As conflict intensified in Yemen, and many aid agencies were forced to leave, locally based Movement workers have been the backbone of the humanitarian response. Here are some of their stories.
IN THE middle of the night, sounds of explosions reached my ear. Pretending it’s a nightmare, I closed my eyes and thought, ‘How many body bags are they going to need tomorrow? Given the sounds, it will be a lot.’”
These are some of the thoughts that crossed the mind of Fatimah Al Yamani one evening not long ago. “In the morning, acting like nothing has changed, I tried to fix my morning coffee only to remember that the electricity was cut weeks ago,” continues Al Yamani, a protection field officer working in ICRC’s Sana’a delegation. “All the electrical equipment in the kitchen is dead and just stares at me in silence.
“Walking alone in the empty streets, trying to reach the office, the once-jammed roads are just long, black, empty spaces. No fuel, no cars, no people. To make the journey shorter, I try to think of other sources of energy, something to bring life into all this silence around me.”
This is just one scene in the daily life of current-day Yemen, a country that has been brought to the breaking point by months of intense fighting, air strikes, bombardment and economic sanctions. Moments of extreme silence are interrupted by gunfire and explosions. Simple daily tasks, from making coffee to finding food or getting across town to work, are often impossible due to the lack of security, power and fuel.
In this chaos, life for ordinary people grows more desperate by the day. As the death toll and the number of wounded rise, hospitals and clinics run low on vital medical supplies and equipment. Other essential commodities — water, food, fuel — are also in dangerously short supply in many parts of the country.
“Walking alone in the empty streets, trying to reach the office, the once- jammed roads are just long, black, empty spaces. No fuel, no cars, no people.”
The only ones left
Movement staff and volunteers are left trying to find the means to bring life-saving aid. While most international organizations have pulled their staffs for security reasons, the ICRC has stayed, with 30 mobile staff and 190 Yemeni staff members based in offices in Sa’ada, Sana’a, Taiz and Aden.

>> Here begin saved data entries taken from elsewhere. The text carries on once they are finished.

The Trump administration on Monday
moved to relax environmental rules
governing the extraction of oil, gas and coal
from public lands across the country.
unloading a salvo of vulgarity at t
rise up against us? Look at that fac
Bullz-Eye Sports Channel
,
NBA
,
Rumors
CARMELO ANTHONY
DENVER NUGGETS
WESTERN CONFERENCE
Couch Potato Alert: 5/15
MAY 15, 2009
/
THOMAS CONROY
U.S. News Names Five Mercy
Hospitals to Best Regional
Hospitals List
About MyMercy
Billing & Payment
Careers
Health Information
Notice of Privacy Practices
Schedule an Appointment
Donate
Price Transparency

Along with Yemen Red Crescent Society staff and volunteers, who have also suffered greatly due to the conflict, these humanitarians continue to work around the clock despite themselves going through much hardship: they may have been uprooted, or lost loved ones or all their personal belongings. The work is also extremely dangerous. To date, four Yemen Red Crescent volunteers have been killed in the line of duty. The most recent was Jameela Naji Burut, a volunteer in the Hajjah branch who was killed by an airstrike as she helped people wounded by another airstrike that had hit moments earlier.

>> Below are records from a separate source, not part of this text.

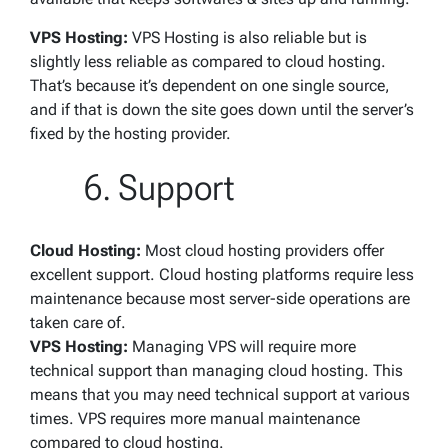
VPS Hosting:
VPS Hosting is also reliable but is
slightly less reliable as compared to cloud hosting.
That’s because it’s dependent on one single source,
and if that is down the site goes down until the server’s
fixed by the hosting provider.
Support
Cloud Hosting:
Most cloud hosting providers offer
excellent support. Cloud hosting platforms require less
maintenance because most server-side operations are
taken care of.
VPS Hosting:
Managing VPS will require more
technical support than managing cloud hosting. This
means that you may need technical support at various
times. VPS requires more manual maintenance
compared to cloud hosting.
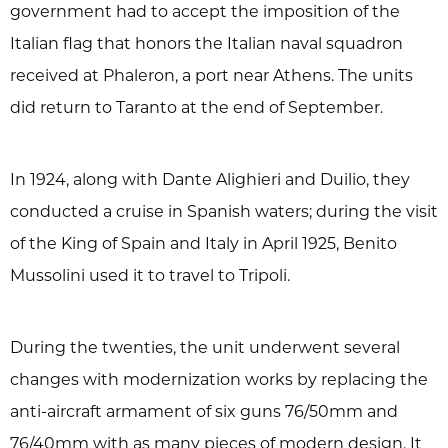
government had to accept the imposition of the
Italian flag that honors the Italian naval squadron
received at Phaleron, a port near Athens. The units
did return to Taranto at the end of September.
In 1924, along with Dante Alighieri and Duilio, they
conducted a cruise in Spanish waters; during the visit
of the King of Spain and Italy in April 1925, Benito
Mussolini used it to travel to Tripoli.
During the twenties, the unit underwent several
changes with modernization works by replacing the
anti-aircraft armament of six guns 76/50mm and
76/40mm with as many pieces of modern design. It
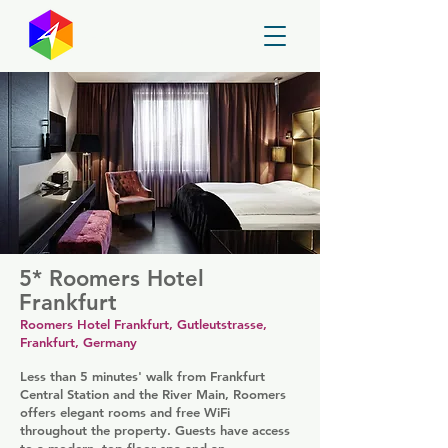
GayMapper
5* Roomers Hotel
Frankfurt
Roomers Hotel Frankfurt, Gutleutstrasse,
Frankfurt, Germany
Less than 5 minutes' walk from Frankfurt
Central Station and the River Main, Roomers
offers elegant rooms and free WiFi
throughout the property. Guests have access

Most of these volunteers and ICRC staff are working round the clock due to the demands imposed on them — even in cases when their movements are severely restricted because of the dangers.

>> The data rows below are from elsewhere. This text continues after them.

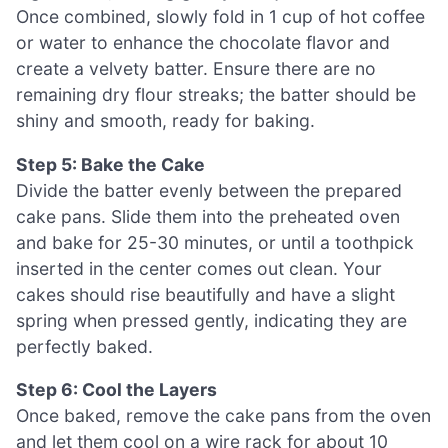
Once combined, slowly fold in 1 cup of hot coffee
or water to enhance the chocolate flavor and
create a velvety batter. Ensure there are no
remaining dry flour streaks; the batter should be
shiny and smooth, ready for baking.
Step 5: Bake the Cake
Divide the batter evenly between the prepared
cake pans. Slide them into the preheated oven
and bake for 25-30 minutes, or until a toothpick
inserted in the center comes out clean. Your
cakes should rise beautifully and have a slight
spring when pressed gently, indicating they are
perfectly baked.
Step 6: Cool the Layers
Once baked, remove the cake pans from the oven
and let them cool on a wire rack for about 10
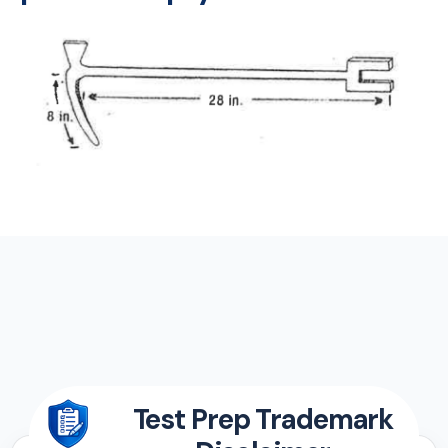
Test Prep Trademark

Al Gomhoriah hospital is the main referral hospital for Aden and neighbouring governorates and the ICRC has been supporting it since fighting broke out. Ala Sahim, the health field officer for the Aden sub-delegation, has been living in the hospital 24 hours a day since 25 March to the time of writing. “I could not reach my home due to roadblocks, and I was afraid that I might not be able to return to the hospital — where I am needed — if I left,” he says.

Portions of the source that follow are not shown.